Let $$ F(x,y,z)=\frac{x{\bf i}+y{\bf j}+z{\bf k}}{(x^2+y^2+z^2)^{3/2}}. $$ How can I calculate $$ \iint_SF\cdot d{\bf S} $$ where $S$ a the "upper semi-unit-sphere" and the boundary of $S$ given by $$ \begin{cases} x+y+z=3\\ (x-1)^2+(y-1)^2+(z-1)^2=1 \end{cases}? $$
- If I change the coordinate to make the equations of the boundary of the semisphere simpler: $$ z'=0,\quad x'^2+y'^2+z'^2=1, $$ then I messed up with $F(x',y',z')$. But if I don't change the coordinates, I messed up with the parameterization of the surface. Any idea?
- Does the integral $$\iint_S\frac{\bf x}{|{\bf x}|^3}\cdot d{\bf S}$$ have some meaning in physics?
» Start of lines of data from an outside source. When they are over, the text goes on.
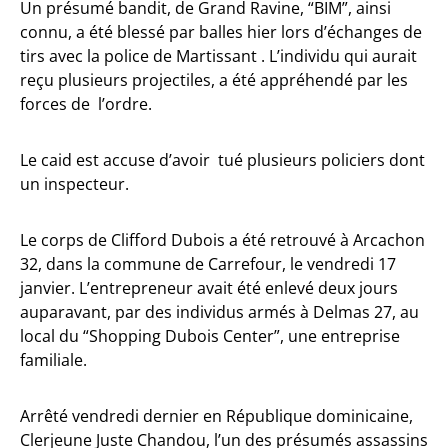
Un présumé bandit, de Grand Ravine, “BIM”, ainsi
connu, a été blessé par balles hier lors d’échanges de
tirs avec la police de Martissant . L’individu qui aurait
reçu plusieurs projectiles, a été appréhendé par les
forces de l’ordre.
Le caid est accuse d’avoir tué plusieurs policiers dont
un inspecteur.
Le corps de Clifford Dubois a été retrouvé à Arcachon
32, dans la commune de Carrefour, le vendredi 17
janvier. L’entrepreneur avait été enlevé deux jours
auparavant, par des individus armés à Delmas 27, au
local du “Shopping Dubois Center”, une entreprise
familiale.
Arrêté vendredi dernier en République dominicaine,
Clerjeune Juste Chandou, l’un des présumés assassins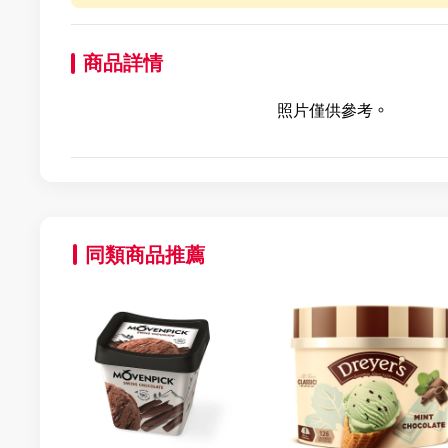
商品詳情
照片僅供參考。
同類商品推薦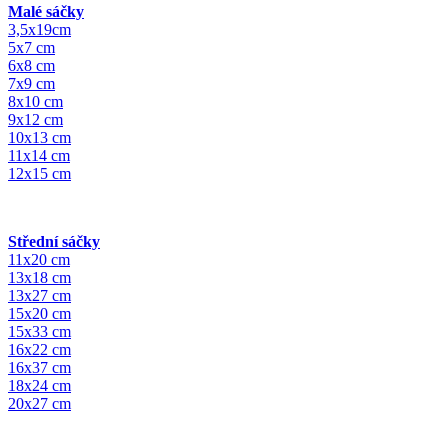
Malé sáčky
3,5x19cm
5x7 cm
6x8 cm
7x9 cm
8x10 cm
9x12 cm
10x13 cm
11x14 cm
12x15 cm
Střední sáčky
11x20 cm
13x18 cm
13x27 cm
15x20 cm
15x33 cm
16x22 cm
16x37 cm
18x24 cm
20x27 cm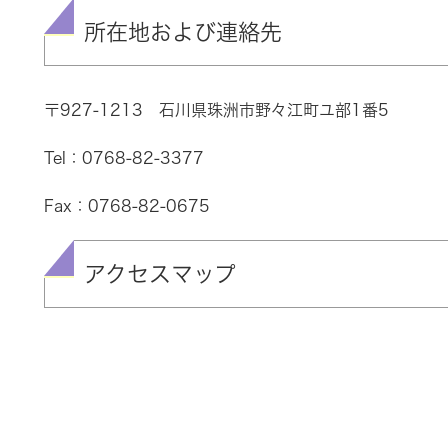
所在地および連絡先
〒927-1213 石川県珠洲市野々江町ユ部1番5
Tel：0768-82-3377
Fax：0768-82-0675
アクセスマップ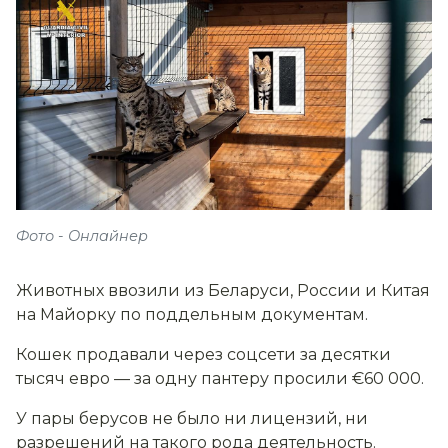
Фото - Онлайнер
Животных ввозили из Беларуси, России и Китая
на Майорку по поддельным документам.
Кошек продавали через соцсети за десятки
тысяч евро — за одну пантеру просили €60 000.
У пары берусов не было ни лицензий, ни
разрешений на такого рода деятельность.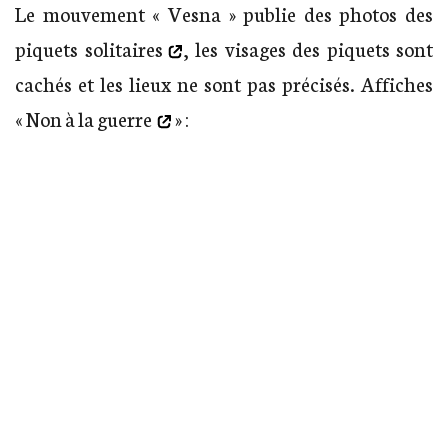
Le mouvement « Vesna » publie des photos des
piquets solitaires
, les visages des piquets sont
cachés et les lieux ne sont pas précisés. Affiches
«
Non à la guerre
» :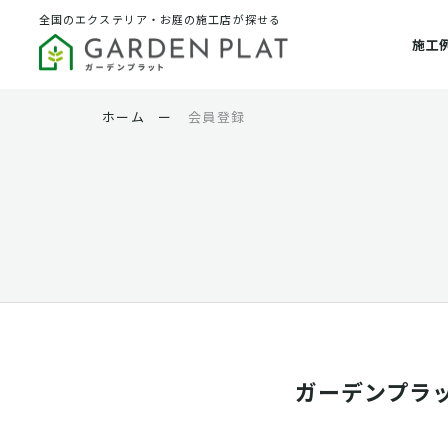
全国のエクステリア・お庭の施工店が探せる
施工
ホーム
ー
会員登録
ガーデンプラ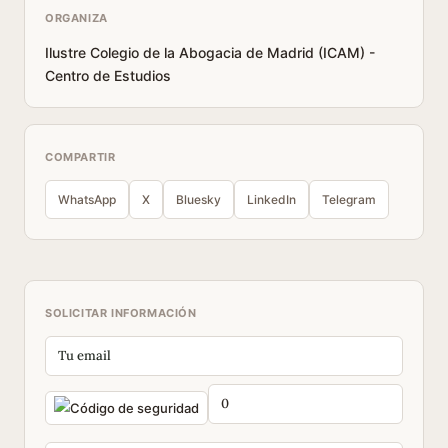
ORGANIZA
Ilustre Colegio de la Abogacia de Madrid (ICAM) -
Centro de Estudios
COMPARTIR
WhatsApp
X
Bluesky
LinkedIn
Telegram
SOLICITAR INFORMACIÓN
[Added] I didn't expect that my description of the surface in the integral is so difficult to be understood. Suppose we have a unit sphere centered at $(1,1,1)$ $$ \Omega=\{(x,y,z)\in{\Bbb R}^3:(x-1)^2+(y-1)^2+(z-1)^2=1\} $$ and the plane $$ P=\{(x,y,z)\in{\Bbb R}^3:x+y+z=3\}. $$ Geometrically, the plane $P$ would cut the sphere $\Omega$ into two pieces and $S$ is one of them while I don't specify which one so that the result would be up to the choice of these two pieces.
The confusion might due to my notation: $$ \begin{cases} x+y+z=3\\ (x-1)^2+(y-1)^2+(z-1)^2=1 \end{cases}. $$ which is equivalent to $$ \{(x,y,z)\in{\Bbb R}^3:x+y+z=3\ {\bf and}\ (x-1)^2+(y-1)^2+(z-1)^2=1\} $$ which is the boundary of $S$.